Category Archives: Research Projects

Steerable bone drill

This research project is funded by the Netherlands Organization for Scientific Research NWO and conducted in collaboration with Philips Research, DEAM, Karolinska University Hospital in Sweden, Amsterdam University Medical Center and Reinier de Graaf Hospital in Delft.

Spinal fusion is the surgical procedure of stiffening parts of the spinal column with screws and rods to, among others, reduce back pain for patients affected by multiple diseases. Vertebrae have an outer layer of hard cortical bone surrounding the softer core that consists of cancelous bone. The strength of the connection between vertebra and screw mainly relies on the contact area with the cortical bone, but drilling close to this cortical bone layer is risky, as it can lead to cortical breaches. These breaches can have severe complications, especially since important neural and vascular structures run along the spinal column.

This research will focus on creating a better fixation of the screws and preventing complications that can arise due to cortical breaches by developing a steerable bone drill with an optical sensing system in the tip. This allows the surgeon to drill a curved path along the cortical bone layer while getting real time information about the location of the drill.
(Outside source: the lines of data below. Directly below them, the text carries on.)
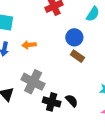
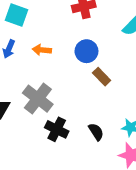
blue circle: (74, 37) -> (86, 51), moved
black semicircle: (72, 101) -> (96, 132), moved

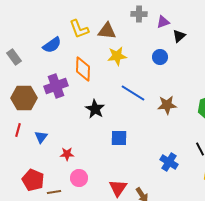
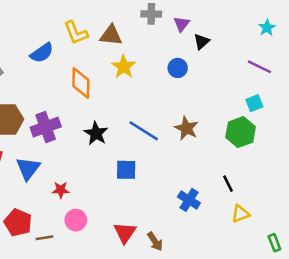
purple triangle: (163, 22) -> (181, 24), turned -32
yellow star: (117, 56) -> (124, 67), turned -30
purple cross: (56, 86) -> (46, 127), moved
blue line: (133, 93) -> (144, 131), moved
brown star: (167, 105) -> (186, 128), turned 30
blue triangle: (41, 137) -> (28, 169), size x1.5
Regular stiff screws will not fit this curved hole, thus a new anchoring device will be developed that is flexible when introduced to the curved hole and that can become rigid to generate the needed fixation.

PROJECT INSPIRATION

Our aim in ‘Project Inspiration’ is to quickly develop an emergency mechanical ventilator, inspired by a mechanical ventilator from the 60’s. A team of staff members and students, led by Gerwin Smit, has developed a new ventilator, that can be manufactured anywhere in the world. More information can be found at: https://www.projectinspiration.nl.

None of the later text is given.